◆ Record set
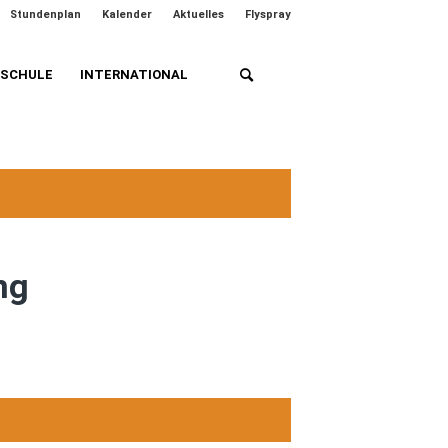
Stundenplan
Kalender
Aktuelles
Flyspray
HSCHULE
INTERNATIONAL
ng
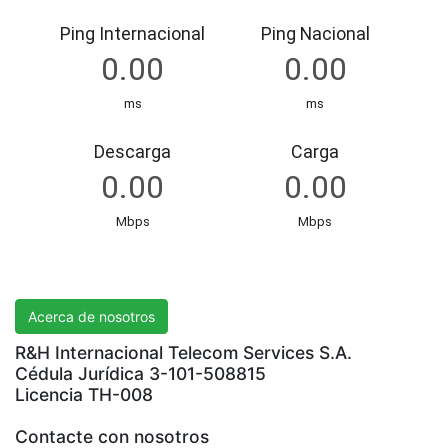
R&H International Telecom Services S.A.
Acerca de nosotros
R&H Internacional Telecom Services S.A.
Cédula Jurídica 3-101-508815
Licencia TH-008
Contacte con nosotros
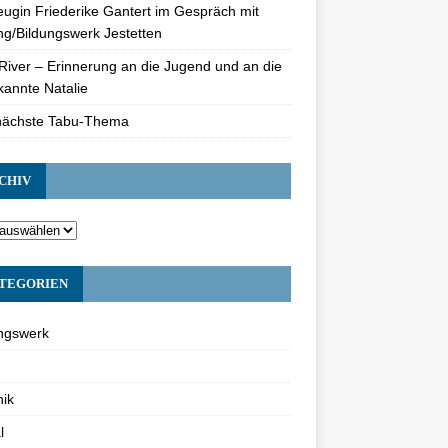
eugin Friederike Gantert im Gespräch mit
ng/Bildungswerk Jestetten
River – Erinnerung an die Jugend und an die
annte Natalie
nächste Tabu-Thema
CHIV
TEGORIEN
ngswerk
ik
l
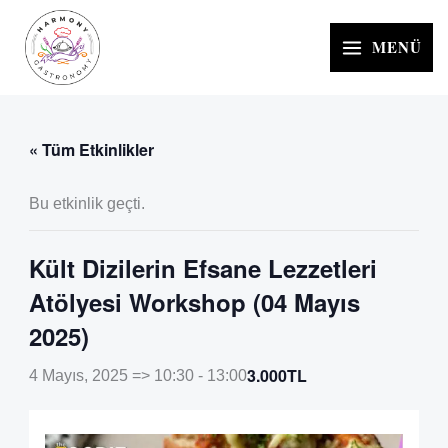
İçeriğe
atla
MENÜ
« Tüm Etkinlikler
Bu etkinlik geçti.
Kült Dizilerin Efsane Lezzetleri
Atölyesi Workshop (04 Mayıs
2025)
3.000TL
4 Mayıs, 2025 => 10:30
-
13:00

◆ What to work on
Only the lines from the line with "ng/Bildungswerk Jestetten" to the end of the records should be repeated, exactly and without pictures.

◆ Solution to this exercise
ng/Bildungswerk Jestetten
River – Erinnerung an die Jugend und an die
annte Natalie
nächste Tabu-Thema
CHIV
TEGORIEN
ngswerk
ik
l
İçeriğe
atla
MENÜ
« Tüm Etkinlikler
Bu etkinlik geçti.
Kült Dizilerin Efsane Lezzetleri
Atölyesi Workshop (04 Mayıs
2025)
3.000TL
4 Mayıs, 2025 => 10:30
-
13:00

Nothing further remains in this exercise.